Antaeus Theatre Company recently launched its 2016 season with Caryl Churchill’s Cloud 9, unequivocally demonstrating to audiences that its cooperative theatre ensemble intends to break free of boundaries and examine deeply ingrained social inequities with admirable intentionality. Antaeus and director Casey Stangl rightfully recognize Cloud 9 as a truly great contemporary play, allowing this latest interpretation to not only reflect on the social influences of the time when it was written, but also to speak volumes as to how those same influences still resonate today and what that means for our future. Through a zestful, yet affecting, performance, Antaeus’ cast of supremely talented players envelops the audience in two very different worlds, casting light on the disparities and parallels of social change, then and now.
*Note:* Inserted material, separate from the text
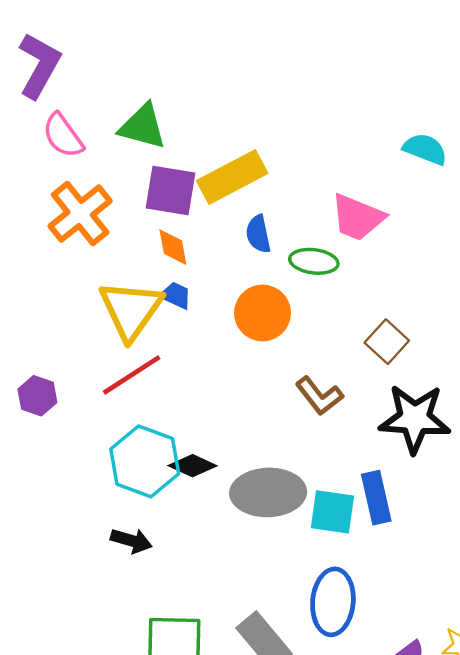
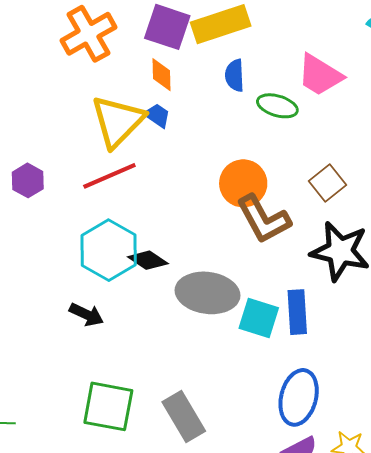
orange circle: (263, 313) -> (243, 183), moved
brown L-shape: (319, 396) -> (263, 219), size x1.4
blue ellipse: (333, 602) -> (299, 397), moved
Under Stangl’s direction, Antaeus’ Cloud 9 upholds the non-traditional dramatic structure that has always made the play so unique in its execution. The first act of the show finds the cast in 19th century colonial Africa, with male characters played by women, female characters played by men, and a white man playing an African butler. Intended to demonstrate that who we are on the outside is often not who we are within, the audience watches as a family is torn apart by their struggle to adhere to a strict social code, where men are fearless leaders, women are dutiful and timid, and children honor and love their parents without question. The second act moves the characters to 1970s London, when sexual liberation and feminism are in full swing. While gender roles are reversed and statuses have shifted, the parallels between the characters in the first act and their counterparts in the second are remarkably illustrated by their continuing confinement by unyielding societal chains. Those same parallels may be the most stark reminder to theatregoers that when it comes to equality and acceptance (both by society and one’s self), even after 100 years of humanity’s evolution, we have not changed that drastically.
As always, the cast assembled by Antaeus is simply stellar, effortlessly weaving between satiric humor and heart-rending vulnerability. Similar to many of the company’s performances, Cloud 9 is a partner-cast production, meaning that there are two wholly separate casts that alternate with one another. I had the fortune to see “The Blighters” cast which performed as a well-oiled machine; it was abundantly clear that the ensemble felt the freedom to experiment and test their limits, providing the opportunity to further collaborate with their colleagues and hone their performances.
It goes without saying that Cloud 9 can be an immensely affecting play, one that will impact every individual differently and that will allow connections to be made with the most unanticipated characters. That, for me, is the beauty of Caryl Churchill’s work. As earlier stated, who we are on the outside does not often match who we are on the inside, but the ability to one day recognize those differences – to acknowledge them, accept them, and celebrate them – will perhaps allow us to watch a production of Cloud 9 many years from now and marvel at a time when inequity and intolerance were so quizzically rampant.
Cloud 9 will play at the Antaeus Theatre in North Hollywood through April 24 with performances on Thursdays, Fridays, Saturdays, and Sundays. Tickets are $30 on Thursdays and Fridays and $34 on Saturdays and Sundays.